Where should I go and where should I avoid.
Please let me know your thoughts. Thank you


----------



## perropedorro (Mar 19, 2016)

Welcome! Calgary to Tulum sounds like a blast, but guessing you've already heard the worry warts try to dissuade a young lady from traveling alone to Mexico. Use common sense and the advice you'll get here and you'll be safe as anywhere. Are you talking about getting car or traveler health coverage? Shots, probably don't need anything special for Mexico. Your Canadian car insurance won't be valid. If you're staying a while, a six month liability policy costs about the same as two weeks of coverage, $350 or so and many outfits will sell you a policy online before you leave. You'll also need a temporary vehicle importation when you cross into Mexico, along with your 180 day tourist card. As far as which route to take, most would say through El Paso or Laredo--but don't cross anywhere farther east, like Brownsville, or you'll be going through Tamaulipas, the most insecure region of Mexico. If gas is still a loonie per litre in Canada you'll be paying the same, 14 pesos, in Mexico, but far less in the U.S. Also consider and be prepared to pay 
autopista tolls, which will cost about as much as gas, and most don't accept dollars or credit cards,. You said an old car, but I'll assume it's been checked out, but should you need repairs they'll be a small fraction of the cost in Mexico as in the U.S. Have a great trip.


----------



## Bcgirl (Jul 14, 2016)

Thanks every much. If you have any other tips please let me know.

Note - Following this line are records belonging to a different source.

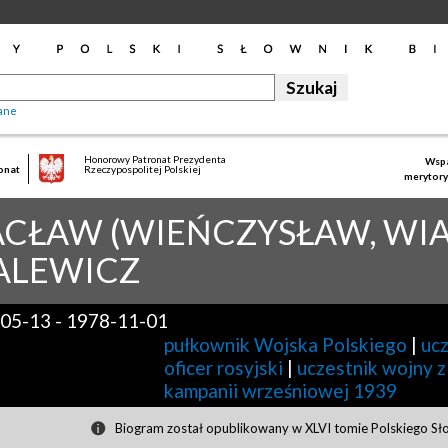
ane
Honorowy Patronat Prezydenta
Wspa
onat
Rzeczypospolitej Polskiej
merytory
CŁAW (WIEŃCZYSŁAW, WI
ALEWICZ
05-13
-
1978-11-01
pułkownik Wojska Polskiego
|
uc
oficer rosyjski
|
uczestnik wojny 
kampanii wrześniowej 1939
Biogram został opublikowany w XLVI tomie Polskiego Sł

Greatly appreciated


----------



## Anonimo (Apr 8, 2012)

My tip is to fly, don't drive. You can rent a car when you arrive.


----------



## Meritorious-MasoMenos (Apr 17, 2014)

"Old car" is a big flag for me.
A long drive putting a few hundred miles per day, especially in extreme weather conditions and mountains and deserts will put extreme strain on any car, but especially an older vehicle.
Even older cars seem to have computer programs that tell them to break down in isolated areas rather than the middle of cities.
You have to have a cell phone that is unlocked which means you'll be able to buy a new SIM card for local coverage in Mexico.
You have to do research to see if your make and model is sold in Mexico, because if it isn't, you won't be able to get spare parts for it in Mexico. I had experience with this. It meant the repair service sending to the States, which can take many weeks.
Read the news. A young foreign woman is automatically a target.
If you must come down in an old car, I suggest you seek out via some internet service other young women who want to drive to Mexico and are even willing to share expenses.
I drove twice from NY to Mexico, and once on to Guatemala and was easily able to find two other strangers both times (whom you should obviously vet) who didn't have cars but wanted to go overland. They eagerly shared expenses and driving and were boon companions even if they don't go the entire length.


----------



## perropedorro (Mar 19, 2016)

Depends on how good a shape the old car is in, but you bring up a very good point about availability of parts in Mexico, which is dependent on when the make/model was sold there. Even newer Kia/Hundai drivers will be SOL, given that the brand just started to sell in Mexico. Last year I drove a 2004 Kia and the mechanic had to improvise some parts. On the good side I've had far better experience with mechanics in Mexico than NOB. They tend to be more inventive with solutions, especially with older vehicles, and less likely to insist on unnecessary work. And the best thing is, if you run into a crooked one, the ripoff will be for far less than in the U.S. Also had the experience of breaking down and far from spare parts for my Toyota--before that brand was being sold in Mexico. Took 4 days to get the parts and the mechanic invited me to stay at his home, which I did. Sometimes the journey is more fun than the destination.


----------